Copy 6 byte array to long long integer variable


I have read from memory a 6 byte unsigned char array. The endianess is Big Endian here. Now I want to assign the value that is stored in the array to an integer variable. I assume this has to be long long since it must contain up to 6 bytes.

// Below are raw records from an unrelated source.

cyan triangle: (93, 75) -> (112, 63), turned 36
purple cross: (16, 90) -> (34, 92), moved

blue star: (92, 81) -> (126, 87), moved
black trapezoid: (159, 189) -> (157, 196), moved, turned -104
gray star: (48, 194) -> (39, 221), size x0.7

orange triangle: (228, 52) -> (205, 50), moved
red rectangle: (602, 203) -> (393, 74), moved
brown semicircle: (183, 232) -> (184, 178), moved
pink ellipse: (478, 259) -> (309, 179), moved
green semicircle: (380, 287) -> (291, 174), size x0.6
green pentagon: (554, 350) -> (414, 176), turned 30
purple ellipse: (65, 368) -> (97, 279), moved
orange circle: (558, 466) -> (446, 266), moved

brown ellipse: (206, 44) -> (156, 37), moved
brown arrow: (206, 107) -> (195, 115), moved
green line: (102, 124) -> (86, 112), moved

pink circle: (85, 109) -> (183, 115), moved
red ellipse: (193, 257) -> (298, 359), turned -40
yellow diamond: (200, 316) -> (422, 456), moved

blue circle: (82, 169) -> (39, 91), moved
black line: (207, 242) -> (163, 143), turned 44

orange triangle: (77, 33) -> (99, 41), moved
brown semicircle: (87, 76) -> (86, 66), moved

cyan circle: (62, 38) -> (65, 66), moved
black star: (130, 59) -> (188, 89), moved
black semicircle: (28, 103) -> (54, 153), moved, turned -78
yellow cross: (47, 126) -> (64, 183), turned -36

At the moment I am assigning it this way:

unsigned char aFoo[6];
long long nBar;
// read values to aFoo[]...
// aFoo[0]: 0x00
// aFoo[1]: 0x00
// aFoo[2]: 0x00
// aFoo[3]: 0x00
// aFoo[4]: 0x26
// aFoo[5]: 0x8e
nBar = (aFoo[0] << 64) + (aFoo[1] << 32) +(aFoo[2] << 24) + (aFoo[3] << 16) + (aFoo[4] << 8) + (aFoo[5]);

A memcpy approach would be neat, but when I do this

memcpy(&nBar, &aFoo, 6);

the 6 bytes are being copied to the long long from the start and thus have padding zeros at the end. Is there a better way than my assignment with the shifting?


Solution

  • What you want to accomplish is called de-serialisation or de-marshalling.

    For values that wide, using a loop is a good idea, unless you really need the max. speed and your compiler does not vectorise loops:

    uint8_t array[6];
    ...
    uint64_t value = 0;
    
    uint8_t *p = array;
    for ( int i = (sizeof(array) - 1) * 8 ; i >= 0 ; i -= 8 )
        value |= (uint64_t)*p++ << i;
    

    // left-align value <<= 64 - (sizeof(array) * 8);

    Note using stdint.h types and sizeof(uint8_t) cannot differ from1`. Only these are guaranteed to have the expected bit-widths. Also use unsigned integers when shifting values. Right shifting certain values is implementation defined, while left shifting invokes undefined behaviour.

    Iff you need a signed value, just

    int64_t final_value = (int64_t)value;
    

    after the shifting. This is still implementation defined, but all modern implementations (and likely the older) just copy the value without modifications. A modern compiler likely will optimize this, so there is no penalty.

    The declarations can be moved, of course. I just put them before where they are used for completeness.